## Imports

In [1]:
from typing import Callable, Dict
import tensorflow_hub as hub
import tensorflow_text as tft
import tensorflow as tf

import matplotlib.pyplot as plt
import numpy as np
import random

SEED = 42
tf.random.set_seed(SEED)
np.random.seed(SEED)
random.seed(SEED)

## Contants

In [2]:
TFRECORDS_DIR = "gs://variable-length-sequences-tf/tfrecords-sentence-splitter"
BERT_MAX_SEQLEN = 512
BATCH_SIZE = 64

## TFRecord parsing utilities

In [18]:
feature_descriptions = {
    "summary": tf.io.FixedLenFeature([], dtype=tf.string),
    "summary_tokens": tf.io.FixedLenFeature([], dtype=tf.string),
    "summary_sentence_indices": tf.io.FixedLenFeature([], dtype=tf.string),
    "summary_num_sentences": tf.io.FixedLenFeature([], dtype=tf.int64),
    "summary_tokens_len": tf.io.FixedLenFeature([], dtype=tf.string),
    "label": tf.io.FixedLenFeature([1], dtype=tf.int64),
}

In [4]:
def deserialize_composite(
    serialized: bytes, type_spec: tf.RaggedTensorSpec
) -> tf.Tensor:
    """Deserializes a serialised ragged tensor."""

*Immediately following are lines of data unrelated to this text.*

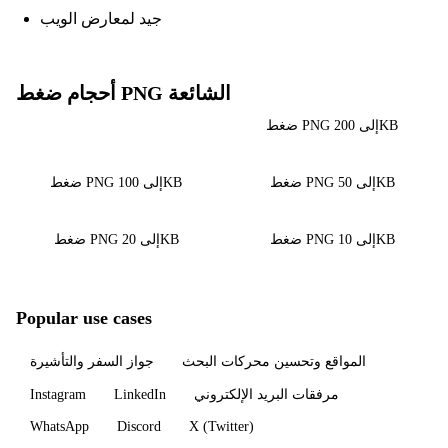
جيد لمعارض الويب
أحجام ضغط PNG الشائعة
ضغط PNG إلى 200KB
ضغط PNG إلى 500KB
ضغط PNG إلى 50KB
ضغط PNG إلى 100KB
ضغط PNG إلى 10KB
ضغط PNG إلى 20KB
Popular use cases
المواقع وتحسين محركات البحث
جواز السفر والتأشيرة
Instagram
LinkedIn
مرفقات البريد الإلكتروني
WhatsApp
Discord
X (Twitter)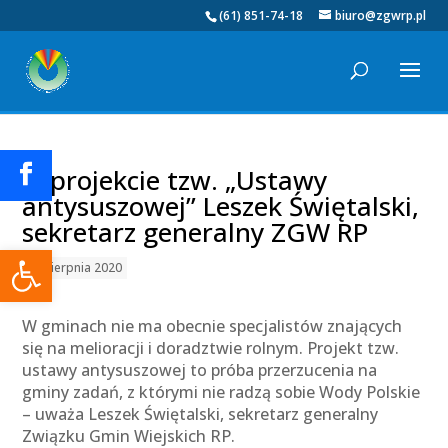
(61) 851-74-18
biuro@zgwrp.pl
O projekcie tzw. „Ustawy
antysuszowej” Leszek Świętalski,
sekretarz generalny ZGW RP
Otwórz pasek narzędzi
21 sierpnia 2020
W gminach nie ma obecnie specjalistów znających
się na melioracji i doradztwie rolnym. Projekt tzw.
ustawy antysuszowej to próba przerzucenia na
gminy zadań, z którymi nie radzą sobie Wody Polskie
– uważa Leszek Świętalski, sekretarz generalny
Związku Gmin Wiejskich RP.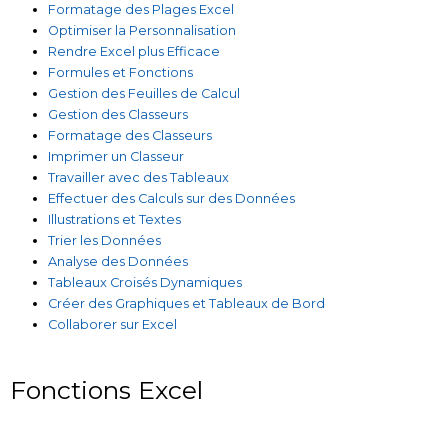
Formatage des Plages Excel
Optimiser la Personnalisation
Rendre Excel plus Efficace
Formules et Fonctions
Gestion des Feuilles de Calcul
Gestion des Classeurs
Formatage des Classeurs
Imprimer un Classeur
Travailler avec des Tableaux
Effectuer des Calculs sur des Données
Illustrations et Textes
Trier les Données
Analyse des Données
Tableaux Croisés Dynamiques
Créer des Graphiques et Tableaux de Bord
Collaborer sur Excel
Fonctions Excel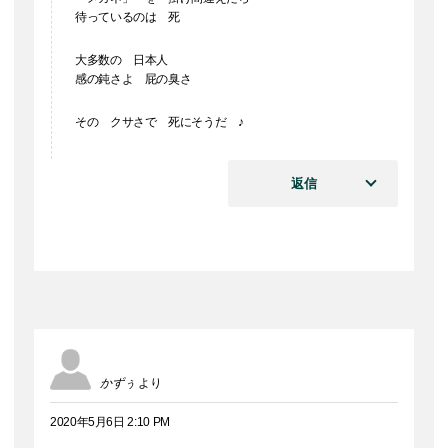
待っているのは 死
大多数の 日本人
感の鈍さよ 屁の臭さ
その クサさで 死にそうだ ♪
返信
かずぅ
より
2020年5月6日 2:10 PM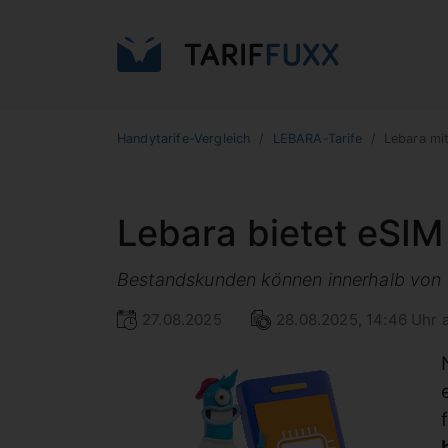
Handytarife-Vergleich
LEBARA-Tarife
Lebara mi
Lebara bietet eSIM
Bestandskunden können innerhalb von 2
27.08.2025
28.08.2025, 14:46 Uhr a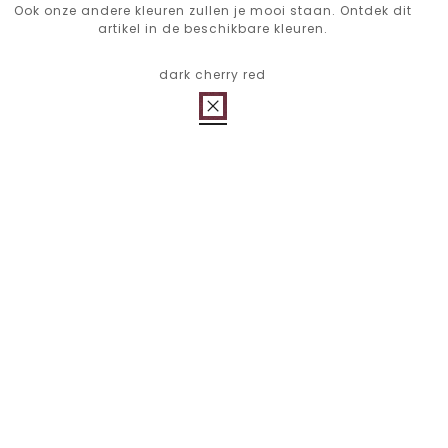
Ook onze andere kleuren zullen je mooi staan. Ontdek dit
artikel in de beschikbare kleuren.
dark cherry red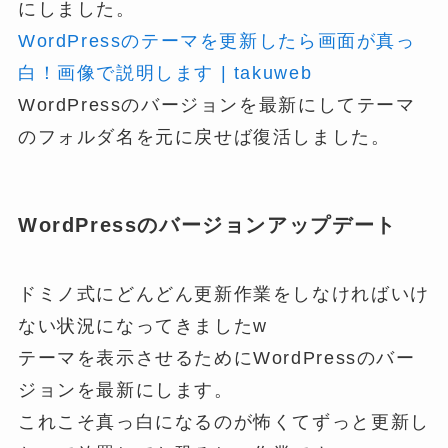
にしました。
WordPressのテーマを更新したら画面が真っ
白！画像で説明します | takuweb
WordPressのバージョンを最新にしてテーマ
のフォルダ名を元に戻せば復活しました。
WordPressのバージョンアップデート
ドミノ式にどんどん更新作業をしなければいけ
ない状況になってきましたw
テーマを表示させるためにWordPressのバー
ジョンを最新にします。
これこそ真っ白になるのが怖くてずっと更新し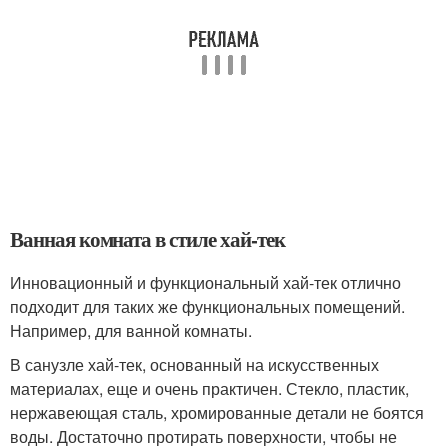
Ванная комната в стиле хай-тек
Инновационный и функциональный хай-тек отлично
подходит для таких же функциональных помещений.
Например, для ванной комнаты.
В санузле хай-тек, основанный на искусственных
материалах, еще и очень практичен. Стекло, пластик,
нержавеющая сталь, хромированные детали не боятся
воды. Достаточно протирать поверхности, чтобы не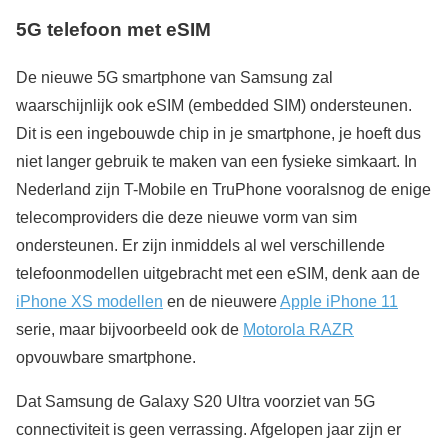
5G telefoon met eSIM
De nieuwe 5G smartphone van Samsung zal
waarschijnlijk ook eSIM (embedded SIM) ondersteunen.
Dit is een ingebouwde chip in je smartphone, je hoeft dus
niet langer gebruik te maken van een fysieke simkaart. In
Nederland zijn T-Mobile en TruPhone vooralsnog de enige
telecomproviders die deze nieuwe vorm van sim
ondersteunen. Er zijn inmiddels al wel verschillende
telefoonmodellen uitgebracht met een eSIM, denk aan de
iPhone XS modellen
en de nieuwere
Apple iPhone 11
serie, maar bijvoorbeeld ook de
Motorola RAZR
opvouwbare smartphone.
Dat Samsung de Galaxy S20 Ultra voorziet van 5G
connectiviteit is geen verrassing. Afgelopen jaar zijn er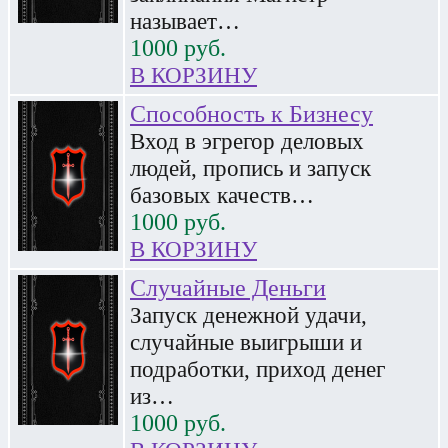
называет…
1000
руб.
В КОРЗИНУ
Способность к Бизнесу
Вход в эгрегор деловых
людей, пропись и запуск
базовых качеств…
1000
руб.
В КОРЗИНУ
Случайные Деньги
Запуск денежной удачи,
случайные выигрыши и
подработки, приход денег
из…
1000
руб.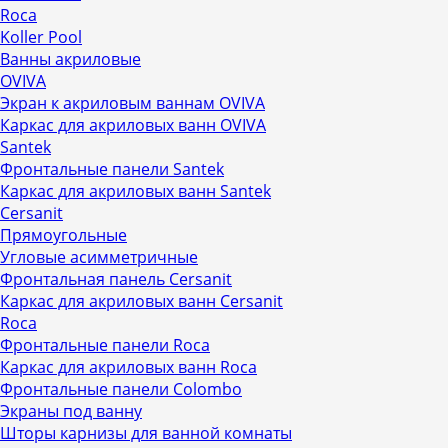
Roca
Koller Pool
Ванны акриловые
OVIVA
Экран к акриловым ваннам OVIVA
Каркас для акриловых ванн OVIVA
Santek
Фронтальные панели Santek
Каркас для акриловых ванн Santek
Cersanit
Прямоугольные
Угловые асимметричные
Фронтальная панель Cersanit
Каркас для акриловых ванн Cersanit
Roca
Фронтальные панели Roca
Каркас для акриловых ванн Roca
Фронтальные панели Colombo
Экраны под ванну
Шторы карнизы для ванной комнаты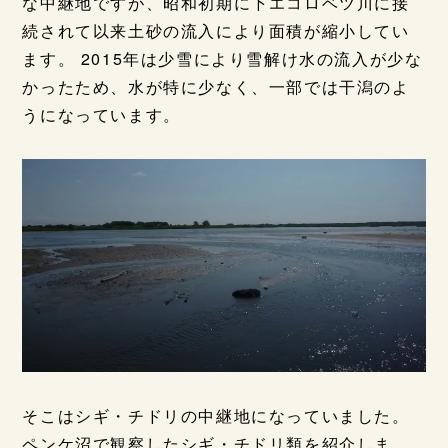
な中継地ですが、昭和初期に下エコロベツ川に接
続されて以来土砂の流入により面積が縮小してい
ます。 2015年は少雪により雪解け水の流入が少な
かったため、水が特に少なく、一部では干潟のよ
うになっています。
そこはシギ・チドリの中継地になっていました。
ペンケ沼で観察したシギ・チドリ類を紹介しま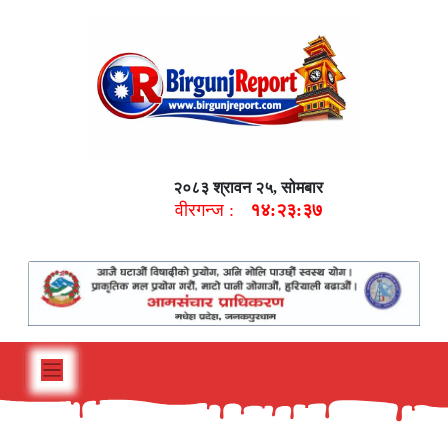
२०८३ श्रावन २५, सोमबार
वीरगन्ज :
१४:२३:३८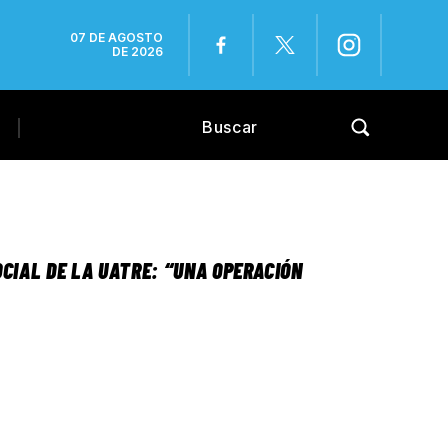
07 DE AGOSTO
DE 2026
CIAL DE LA UATRE: “UNA OPERACIÓN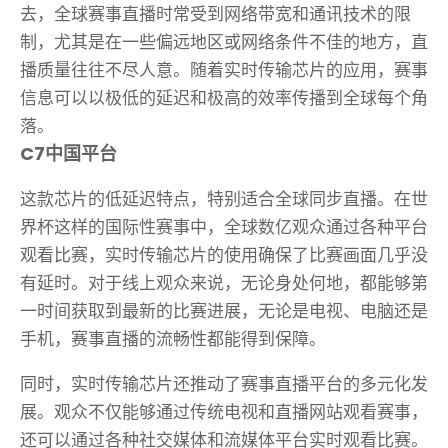
去，全球赛事直播时常受到网络带宽和通讯技术的限
制，尤其是在一些偏远地区或网络条件不佳的地方，直
播质量往往不尽人意。随着实时传输芯片的应用，赛事
信息可以以极低的延迟和极高的效率传播到全球每个角
落。
C7中国平台
这款芯片的低延迟特点，特别适合全球同步直播。在世
界杯这样的国际性赛事中，全球数亿观众通过各种平台
观看比赛，实时传输芯片的使用确保了比赛画面几乎没
有延时。对于线上观众来说，无论身处何地，都能够第
一时间获取到最新的比赛进展，无论是电视、电脑还是
手机，赛事直播的流畅性都能得到保障。
同时，实时传输芯片还推动了赛事直播平台的多元化发
展。观众不仅能够通过传统电视和直播网站观看赛事，
还可以通过各种社交媒体和流媒体平台实时观看比赛。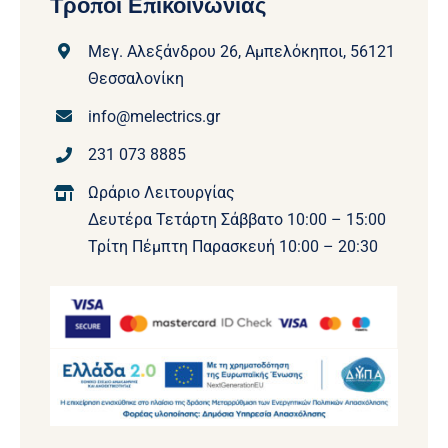
Τρόποι Επικοινωνίας
Μεγ. Αλεξάνδρου 26, Αμπελόκηποι, 56121
Θεσσαλονίκη
info@melectrics.gr
231 073 8885
Ωράριο Λειτουργίας
Δευτέρα Τετάρτη Σάββατο 10:00 – 15:00
Τρίτη Πέμπτη Παρασκευή 10:00 – 20:30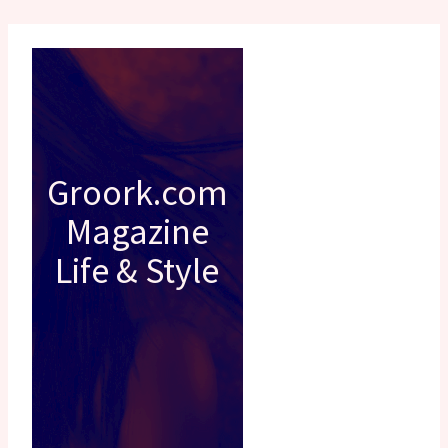
Groork.com
Magazine
Life & Style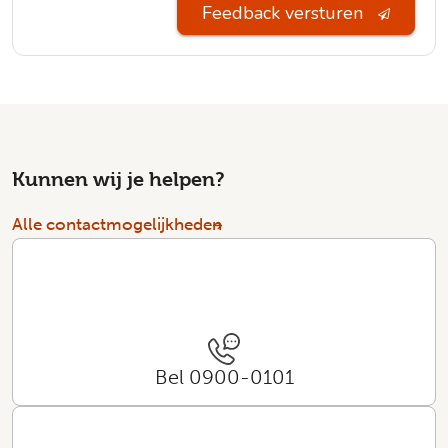
Feedback versturen
Kunnen wij je helpen?
Alle contactmogelijkheden
Bel 0900-0101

    serialized = tf.io.parse_tensor(serialized, tf.string)
    component_specs = tf.nest.flatten(type_spec, expand_composites=True)
    components = [
        tf.io.parse_tensor(serialized[i], spec.dtype)
        for i, spec in enumerate(component_specs)
    ]
    return tf.nest.pack_sequence_as(type_spec, components, expand_composites=True)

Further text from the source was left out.